### [WHAT IS BEING ASKED]
In the records below, find the lines that include "will" and copy each.

### [DATA FOR THE TASK]
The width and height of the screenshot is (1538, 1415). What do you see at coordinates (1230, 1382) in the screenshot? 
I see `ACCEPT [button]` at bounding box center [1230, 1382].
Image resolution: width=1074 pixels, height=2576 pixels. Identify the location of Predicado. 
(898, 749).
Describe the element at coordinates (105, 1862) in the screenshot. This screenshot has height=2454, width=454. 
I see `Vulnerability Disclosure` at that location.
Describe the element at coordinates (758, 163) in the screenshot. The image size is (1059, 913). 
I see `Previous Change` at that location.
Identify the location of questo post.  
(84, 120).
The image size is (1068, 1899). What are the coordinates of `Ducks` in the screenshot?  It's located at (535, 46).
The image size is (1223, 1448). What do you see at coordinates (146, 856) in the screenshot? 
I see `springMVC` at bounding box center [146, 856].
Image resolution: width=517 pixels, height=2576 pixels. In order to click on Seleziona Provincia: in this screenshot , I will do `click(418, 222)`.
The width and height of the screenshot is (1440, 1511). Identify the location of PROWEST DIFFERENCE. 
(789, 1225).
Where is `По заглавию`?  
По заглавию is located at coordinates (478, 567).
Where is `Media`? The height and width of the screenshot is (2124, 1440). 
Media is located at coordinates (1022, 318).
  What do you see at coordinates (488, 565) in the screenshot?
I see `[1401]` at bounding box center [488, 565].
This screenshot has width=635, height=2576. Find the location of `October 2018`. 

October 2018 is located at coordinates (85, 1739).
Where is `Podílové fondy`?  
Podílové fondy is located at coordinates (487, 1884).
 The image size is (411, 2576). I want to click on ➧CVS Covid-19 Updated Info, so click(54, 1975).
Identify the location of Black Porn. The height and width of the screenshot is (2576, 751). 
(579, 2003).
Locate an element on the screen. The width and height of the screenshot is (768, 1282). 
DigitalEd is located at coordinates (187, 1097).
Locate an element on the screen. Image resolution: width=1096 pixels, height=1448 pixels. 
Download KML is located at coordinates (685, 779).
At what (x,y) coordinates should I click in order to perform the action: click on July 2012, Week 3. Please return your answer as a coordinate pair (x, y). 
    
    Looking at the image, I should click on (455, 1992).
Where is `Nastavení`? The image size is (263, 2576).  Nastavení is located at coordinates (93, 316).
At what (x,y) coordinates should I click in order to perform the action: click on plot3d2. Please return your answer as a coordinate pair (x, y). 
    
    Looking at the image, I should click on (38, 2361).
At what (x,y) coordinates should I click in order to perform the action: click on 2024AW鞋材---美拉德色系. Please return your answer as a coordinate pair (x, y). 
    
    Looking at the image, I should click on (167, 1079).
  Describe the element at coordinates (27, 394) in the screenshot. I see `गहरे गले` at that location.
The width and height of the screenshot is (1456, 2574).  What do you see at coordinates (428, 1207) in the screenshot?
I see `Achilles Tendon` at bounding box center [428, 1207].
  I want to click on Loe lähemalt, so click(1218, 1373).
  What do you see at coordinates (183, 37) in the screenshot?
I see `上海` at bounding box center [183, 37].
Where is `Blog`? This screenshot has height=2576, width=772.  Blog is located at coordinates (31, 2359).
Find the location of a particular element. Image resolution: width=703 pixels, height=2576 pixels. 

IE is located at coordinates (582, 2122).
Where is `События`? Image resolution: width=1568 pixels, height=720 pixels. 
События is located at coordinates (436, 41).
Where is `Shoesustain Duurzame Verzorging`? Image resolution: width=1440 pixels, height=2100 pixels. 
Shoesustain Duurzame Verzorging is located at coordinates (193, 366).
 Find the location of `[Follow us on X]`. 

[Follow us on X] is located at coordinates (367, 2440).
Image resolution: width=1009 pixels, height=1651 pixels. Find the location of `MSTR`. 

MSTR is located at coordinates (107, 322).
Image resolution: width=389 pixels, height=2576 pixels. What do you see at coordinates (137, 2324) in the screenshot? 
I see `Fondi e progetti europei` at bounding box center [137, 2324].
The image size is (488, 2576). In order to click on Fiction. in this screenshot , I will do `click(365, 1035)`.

### [EXERCISE RESULT]
Image resolution: width=517 pixels, height=2576 pixels. In order to click on Seleziona Provincia: in this screenshot , I will do `click(418, 222)`.
The image size is (488, 2576). In order to click on Fiction. in this screenshot , I will do `click(365, 1035)`.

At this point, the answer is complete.